TASK DIRECTIONS: Below are lines of data, and only some are wanted. Please repeat exactly those from the line that has "Court Order (131, 252)" through the line that has "gift (524, 468)".

RECORDS SHOWN below:

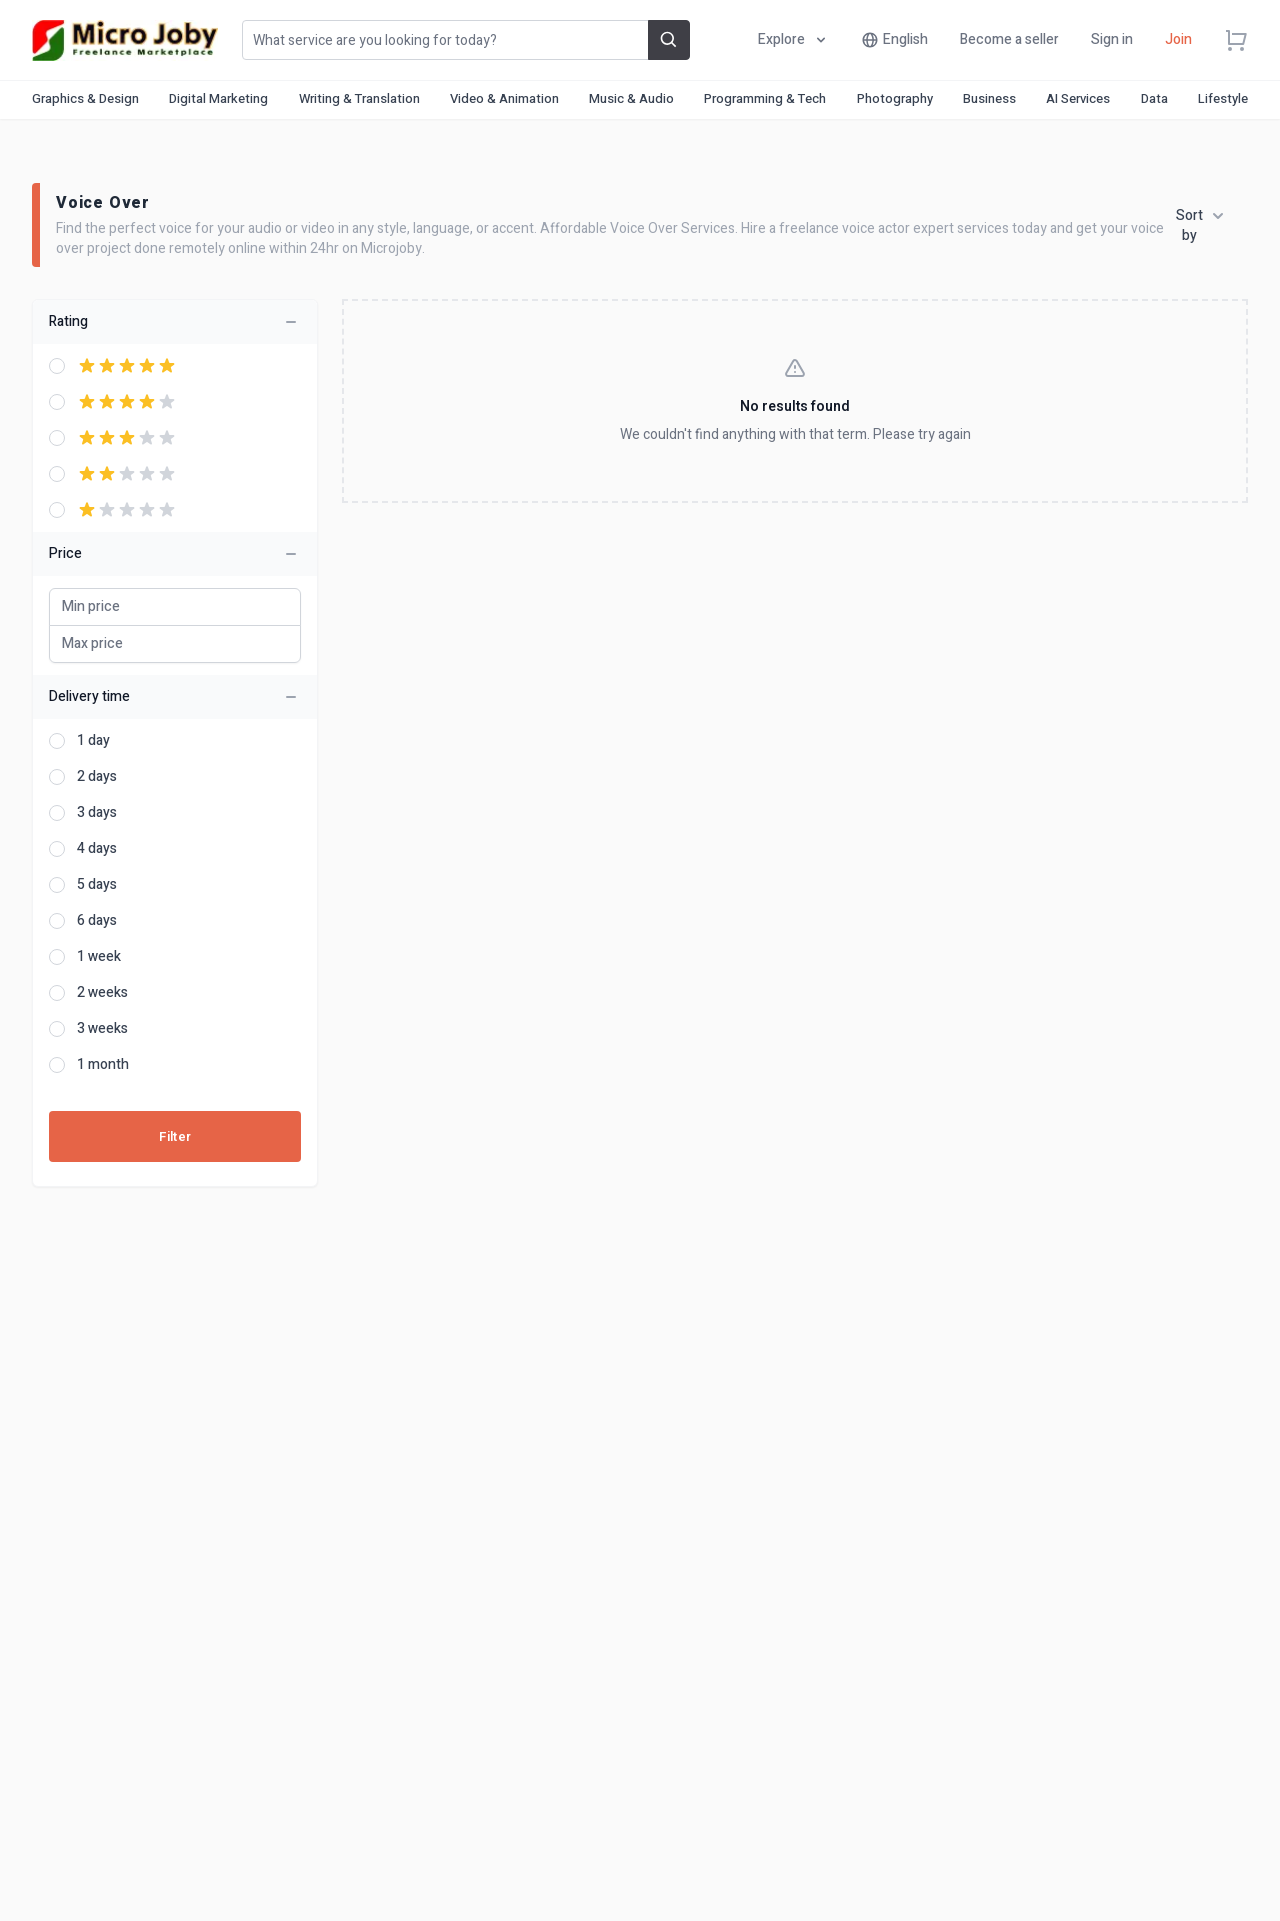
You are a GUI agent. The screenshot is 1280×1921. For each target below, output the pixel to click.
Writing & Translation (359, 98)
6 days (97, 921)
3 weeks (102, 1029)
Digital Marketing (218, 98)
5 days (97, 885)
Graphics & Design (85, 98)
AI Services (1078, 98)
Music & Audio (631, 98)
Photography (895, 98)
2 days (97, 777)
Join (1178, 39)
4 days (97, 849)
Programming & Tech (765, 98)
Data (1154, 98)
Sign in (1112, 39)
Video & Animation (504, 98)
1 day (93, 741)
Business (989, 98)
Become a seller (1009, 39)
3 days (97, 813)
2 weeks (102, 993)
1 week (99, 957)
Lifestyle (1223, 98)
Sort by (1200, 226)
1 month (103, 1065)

End of RECORDS SHOWN.
RECORDS SHOWN below:

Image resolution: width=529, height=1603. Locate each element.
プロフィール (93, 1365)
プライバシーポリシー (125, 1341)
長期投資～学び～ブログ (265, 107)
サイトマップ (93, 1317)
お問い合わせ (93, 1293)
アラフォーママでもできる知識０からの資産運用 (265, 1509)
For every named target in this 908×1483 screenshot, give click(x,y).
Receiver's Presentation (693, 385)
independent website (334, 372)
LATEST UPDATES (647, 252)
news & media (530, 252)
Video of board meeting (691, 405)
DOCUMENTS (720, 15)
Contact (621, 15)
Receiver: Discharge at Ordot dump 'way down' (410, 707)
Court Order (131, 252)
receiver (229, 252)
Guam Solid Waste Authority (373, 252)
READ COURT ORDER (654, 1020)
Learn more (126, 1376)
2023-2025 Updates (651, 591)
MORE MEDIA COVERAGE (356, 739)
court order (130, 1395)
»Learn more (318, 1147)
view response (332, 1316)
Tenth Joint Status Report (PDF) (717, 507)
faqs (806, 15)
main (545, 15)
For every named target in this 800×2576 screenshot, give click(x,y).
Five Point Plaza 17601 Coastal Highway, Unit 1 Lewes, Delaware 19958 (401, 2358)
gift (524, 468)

End of RECORDS SHOWN.

WORKED SOLUTION:
Court Order (131, 252)
receiver (229, 252)
Guam Solid Waste Authority (373, 252)
READ COURT ORDER (654, 1020)
Learn more (126, 1376)
2023-2025 Updates (651, 591)
MORE MEDIA COVERAGE (356, 739)
court order (130, 1395)
»Learn more (318, 1147)
view response (332, 1316)
Tenth Joint Status Report (PDF) (717, 507)
faqs (806, 15)
main (545, 15)
For every named target in this 800×2576 screenshot, give click(x,y).
Five Point Plaza 17601 Coastal Highway, Unit 1 Lewes, Delaware 19958 (401, 2358)
gift (524, 468)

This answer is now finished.